The night of the election, I went to bed early. It had been a long two days at work and I was tired. I could see where things were headed, but I had hoped that I was wrong. At around 5:00 in the morning, I woke up. Sitting next to me on my nightstand was my phone. I knew that I could either try to go back to sleep, or I could check my phone and see the notifications from BBC and NPR and find out who officially won. Temptation got the better of me and I found out that Trump would become the next president. I spent the next two hours laying in bed wondering what this meant. I thought about what this meant for the economy. What a modern Great Depression would be like. What does this mean for my friends in the LGBT community? Or my friends who are minorities? What does this mean for all of us? For two hours these thoughts bounced around in my head as I waited for the alarm to go off and my day to begin.
While getting ready for work I wondered if the day would feel different. According to Facebook it was both the start of something great and the beginning of the end. We had found the president who was going to bring an end to the political establishment and who was going to bring an end to the United States of America. There was hatred from both sides. Trump supporters mocking those who are upset with the results. Hilary supporters hating everything about the new president and those who voted for him. The country, which has felt so incredibly divided, seemed to grow farther apart. And I wanted to join in. After the shock had worn off, I was mad. I wanted to complain. I wanted to join in on the fighting and the arguing. But I disconnected from from the world for a bit and went about my day.

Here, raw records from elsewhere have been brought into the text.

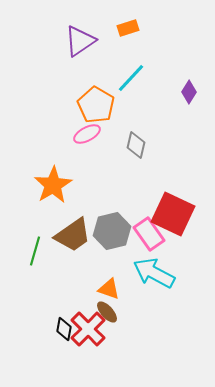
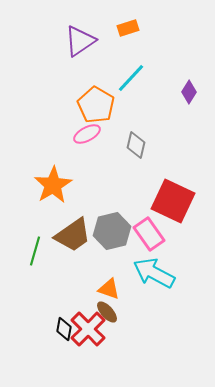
red square: moved 13 px up
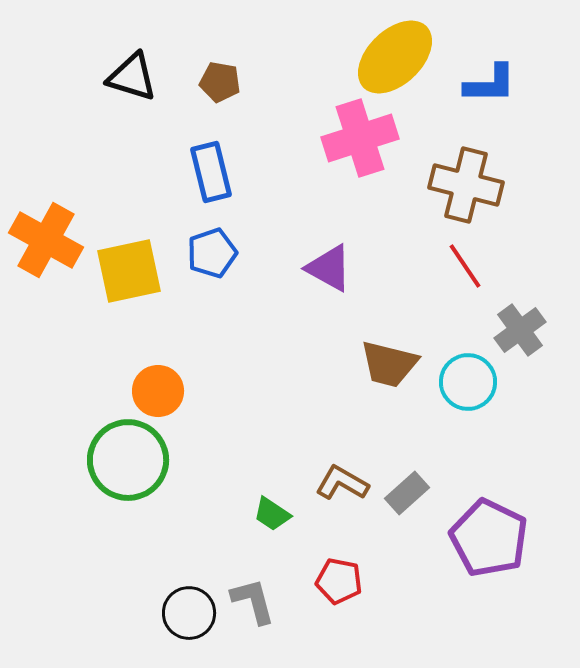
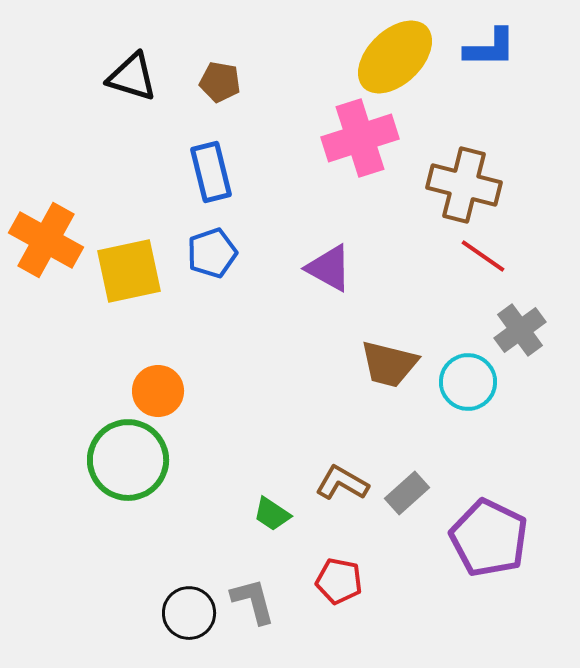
blue L-shape: moved 36 px up
brown cross: moved 2 px left
red line: moved 18 px right, 10 px up; rotated 21 degrees counterclockwise
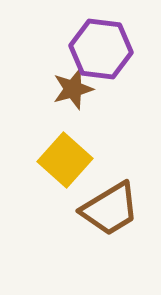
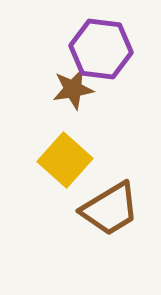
brown star: rotated 6 degrees clockwise
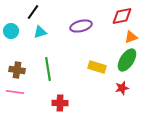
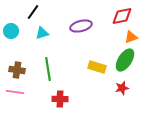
cyan triangle: moved 2 px right, 1 px down
green ellipse: moved 2 px left
red cross: moved 4 px up
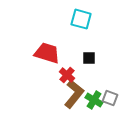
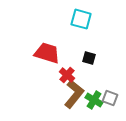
black square: rotated 16 degrees clockwise
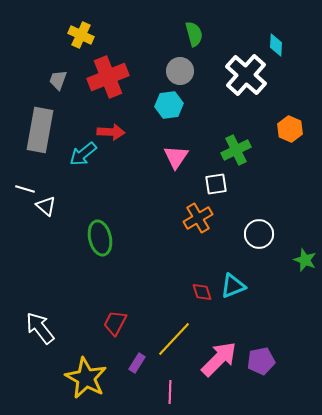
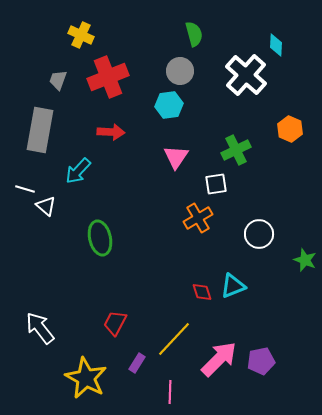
cyan arrow: moved 5 px left, 17 px down; rotated 8 degrees counterclockwise
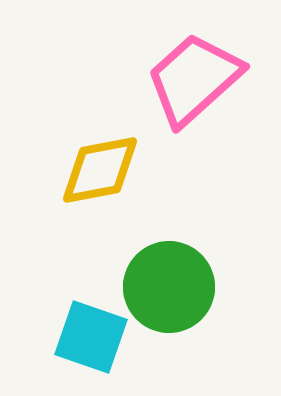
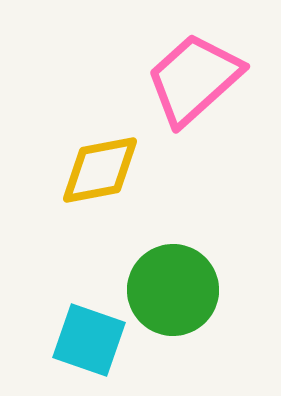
green circle: moved 4 px right, 3 px down
cyan square: moved 2 px left, 3 px down
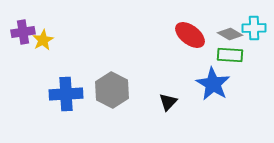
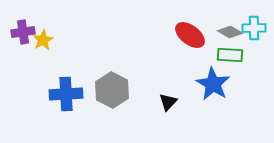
gray diamond: moved 2 px up
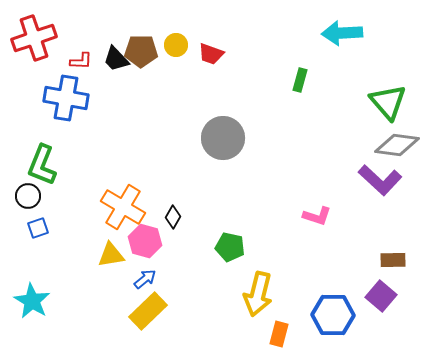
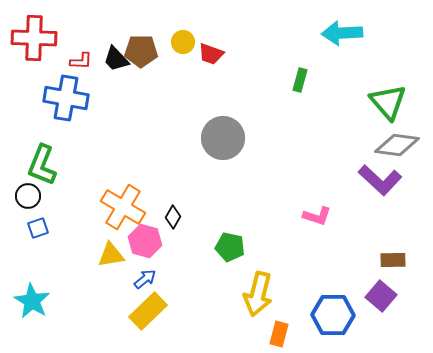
red cross: rotated 21 degrees clockwise
yellow circle: moved 7 px right, 3 px up
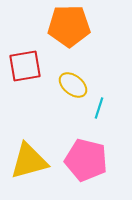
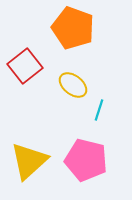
orange pentagon: moved 4 px right, 2 px down; rotated 21 degrees clockwise
red square: rotated 28 degrees counterclockwise
cyan line: moved 2 px down
yellow triangle: rotated 27 degrees counterclockwise
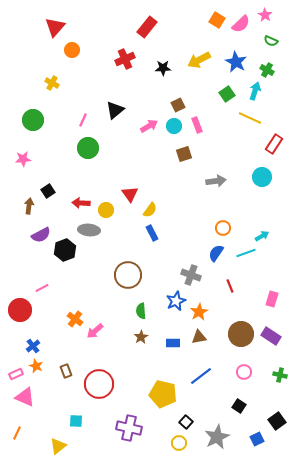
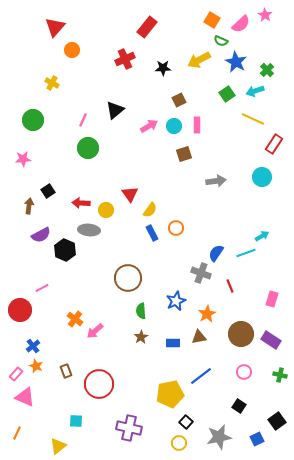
orange square at (217, 20): moved 5 px left
green semicircle at (271, 41): moved 50 px left
green cross at (267, 70): rotated 16 degrees clockwise
cyan arrow at (255, 91): rotated 126 degrees counterclockwise
brown square at (178, 105): moved 1 px right, 5 px up
yellow line at (250, 118): moved 3 px right, 1 px down
pink rectangle at (197, 125): rotated 21 degrees clockwise
orange circle at (223, 228): moved 47 px left
black hexagon at (65, 250): rotated 15 degrees counterclockwise
brown circle at (128, 275): moved 3 px down
gray cross at (191, 275): moved 10 px right, 2 px up
orange star at (199, 312): moved 8 px right, 2 px down
purple rectangle at (271, 336): moved 4 px down
pink rectangle at (16, 374): rotated 24 degrees counterclockwise
yellow pentagon at (163, 394): moved 7 px right; rotated 24 degrees counterclockwise
gray star at (217, 437): moved 2 px right; rotated 15 degrees clockwise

While it would have been easy to give into all of the hatred, I just wanted to move on. This was the worst election ever. It brought out the worst in a lot of people. I don't blame anyone who is worried or fearful. I can't tell anyone else how or what to feel. I'm just going to do my best to remain optimistic. I have no idea what president Trump will be like. He may be the shittiest president ever. He may surprise us. But I won't let the results of this election dictate my life. I will move forward with hope because I know that tomorrow morning, the sun will come up and we all get a fresh start again. I have friends and family on both sides of this. If you support Trump, fine. Don't be an ass about it. Remember the fears you had when Obama was elected. If you're against Trump, fine. This doesn't have to be the end. No one knows what the next four years will bring. Let's find some common ground and move on from the past year and a half together.